My answers to the submissions of counsel on these grounds of law are:
(a) The tax imposed was calculated and imposed on the basis of the annual earnings of each applicant in accordance with the scales provided by bye-law 185 as amended. Therefore, each applicant was asked to contribute towards the public burdens according to his means.
(b) The increased tax was not an arbitrary one as it was imposed under the authority of a law (bye-law 185 as amended), and
(c) The only inquiry that the respondents could carry out was to ask the employer of the applicants to give them their annual earnings which the respondents did.
In the result, these grounds of law also fail.
The next ground of law upon which I am called to decide is that of discrimination against the applicants, contrary to the provisions of Article 28 of the Constitution. Counsel for the applicants contended that in the case of the applicants a high amount of tax was imposed, whilst on other persons, with higher earnings, a lesser amount was imposed.

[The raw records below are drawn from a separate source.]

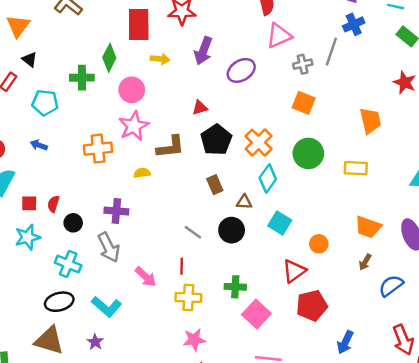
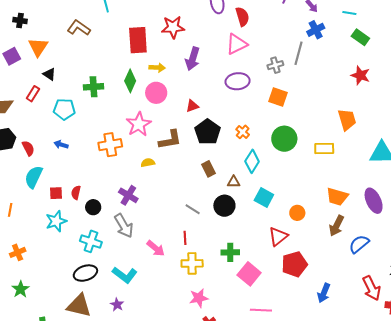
pink triangle: (279, 36) -> (237, 44), moved
green diamond: (109, 58) -> (130, 81), moved
purple ellipse: (241, 70) -> (238, 81), moved, turned 30
pink circle: (132, 90) -> (156, 93), moved
orange trapezoid: (370, 121) -> (347, 120), moved
orange cross: (259, 143) -> (243, 132), size x0.6
purple cross: (116, 211) -> (128, 195), turned 30
brown arrow: (365, 262) -> (336, 226), size x1.5

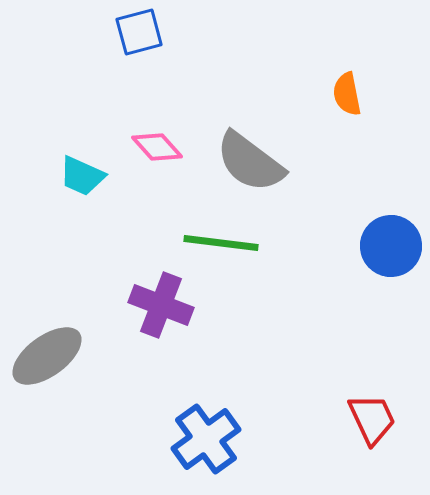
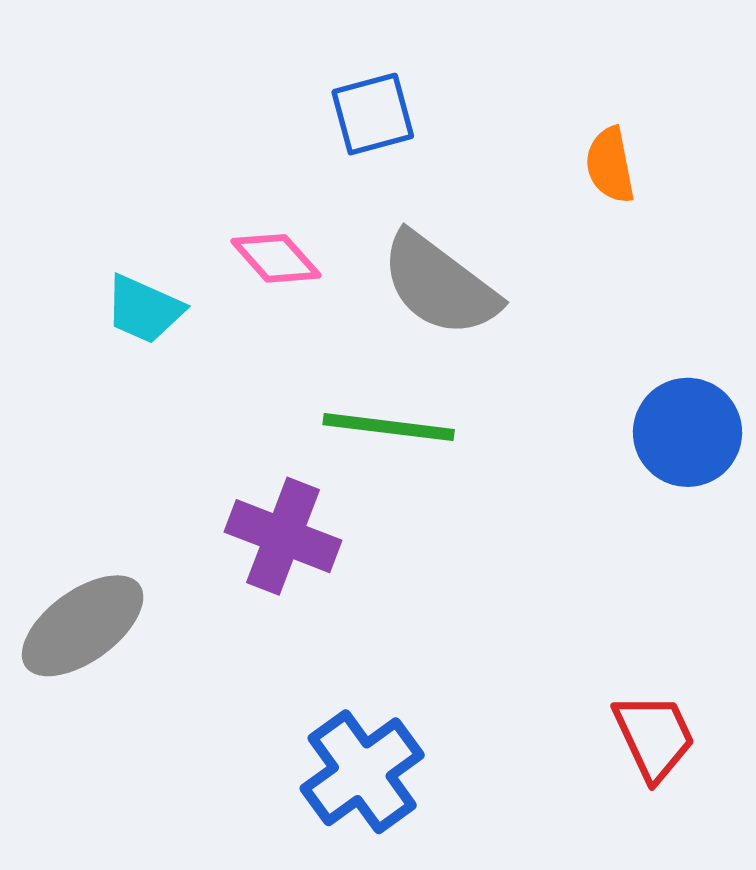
blue square: (139, 32) -> (373, 114), moved

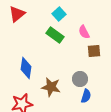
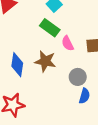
pink semicircle: (84, 32) -> (68, 43), moved
brown star: (51, 87) -> (45, 61), moved

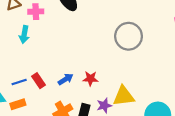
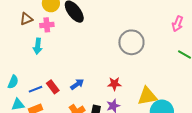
red star: (90, 79) -> (114, 84), moved
yellow triangle: (124, 96) -> (147, 96), moved

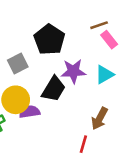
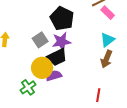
purple star: (73, 71) -> (61, 42), moved
black trapezoid: (54, 89) -> (57, 57), moved, turned 40
brown arrow: (100, 119) -> (106, 59), moved

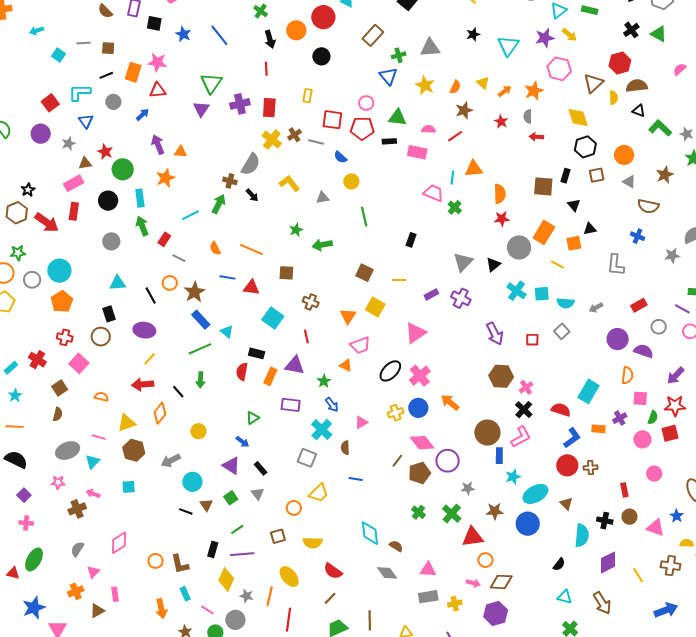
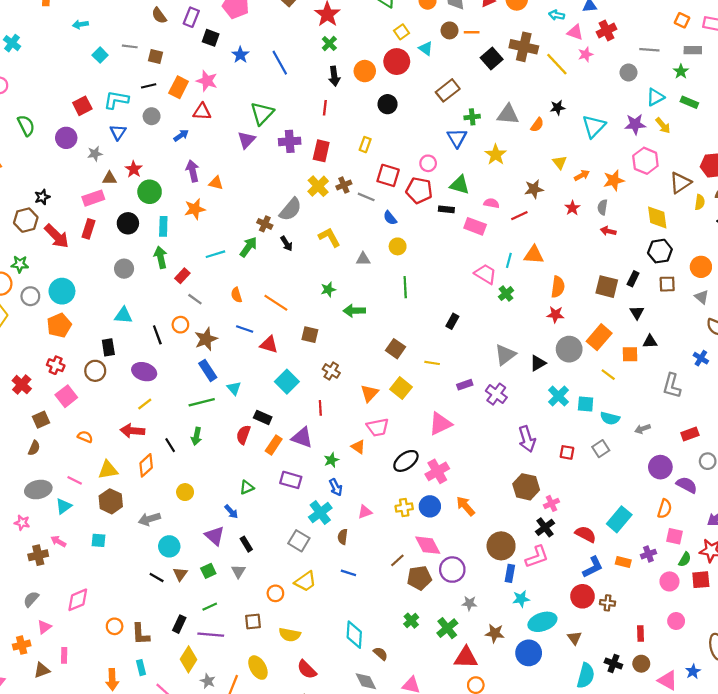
orange semicircle: (455, 87) -> (537, 125), moved

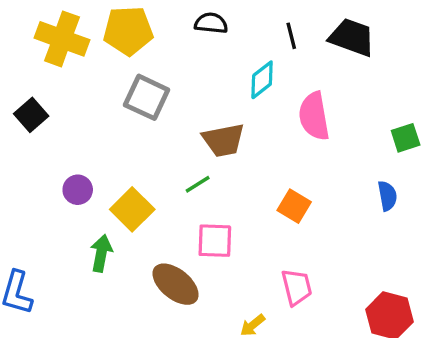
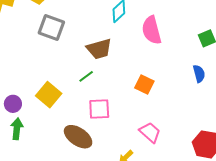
purple circle: (78, 190) -> (13, 104), moved
green arrow: (101, 253) -> (17, 129), moved
pink trapezoid: (297, 287) -> (150, 132), turned -30

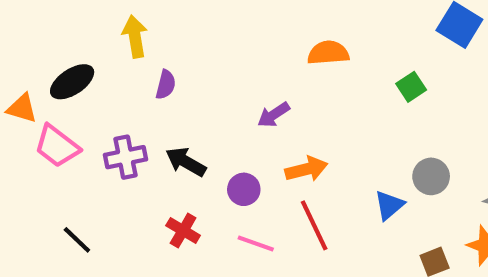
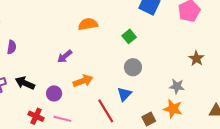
gray circle: (431, 176) -> (133, 67), moved
red line: (314, 225) -> (106, 111), moved
red cross: (183, 230) -> (36, 116), moved

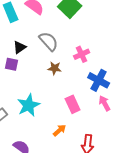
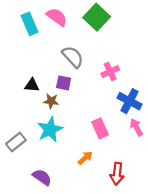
black triangle: (20, 47) -> (32, 85), moved, turned 40
purple square: (12, 64) -> (64, 83), moved
brown star: (55, 68) -> (51, 101), moved

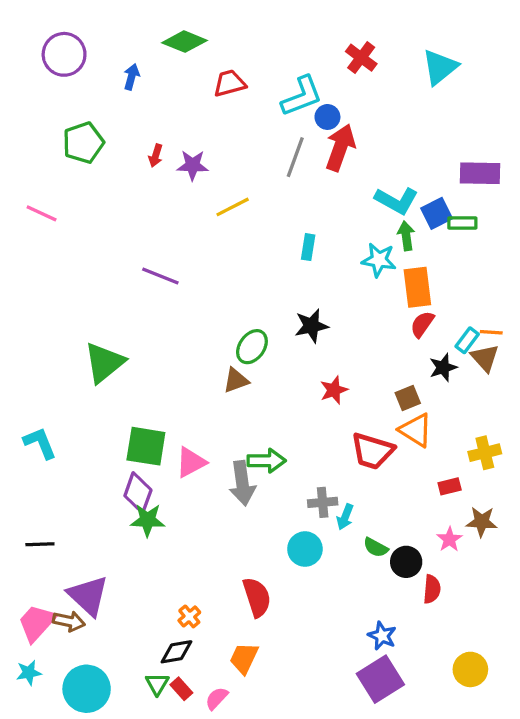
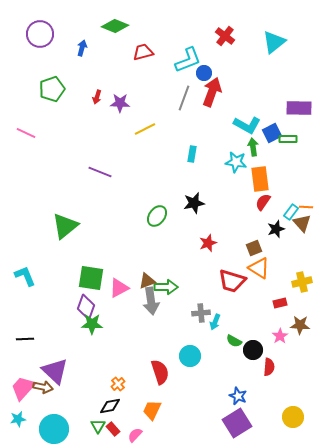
brown triangle: (236, 380) -> (147, 281), moved
cyan circle: (305, 549) -> (190, 356), moved

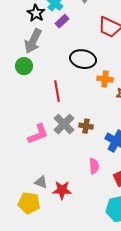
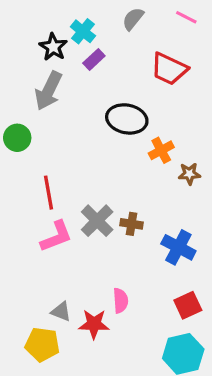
green circle: (24, 66) -> (17, 138), moved
orange cross: (105, 79) -> (161, 150), turned -35
red line: (57, 91) -> (49, 193), moved
pink semicircle: (94, 166) -> (121, 301), moved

Although the list of all persons on whom professional tax was imposed by the respondents, containing, also, the amount paid by each person, was made available to counsel for the applicants, she failed to point out any instance of the alleged discrimination against the applicants vis a vis other persons in the same annual salary or income bracket. As a result, this ground must be dismissed.
The last ground of law that remains to be considered is [*2603] the reasoning of the sub judice decision. What amounts to due reasoning is always a question of degree. I find that the letter of the 16th December, 1980, informing the applicants that the tax in question was imposed on the basis of their annual earnings, as declared by their employers, provides the due reasoning required in the circumstances of the case.
In the result, this recourse fails and is hereby dismissed.
The applicants to pay the costs of this recourse.
Recourse dismissed with costs against applicants.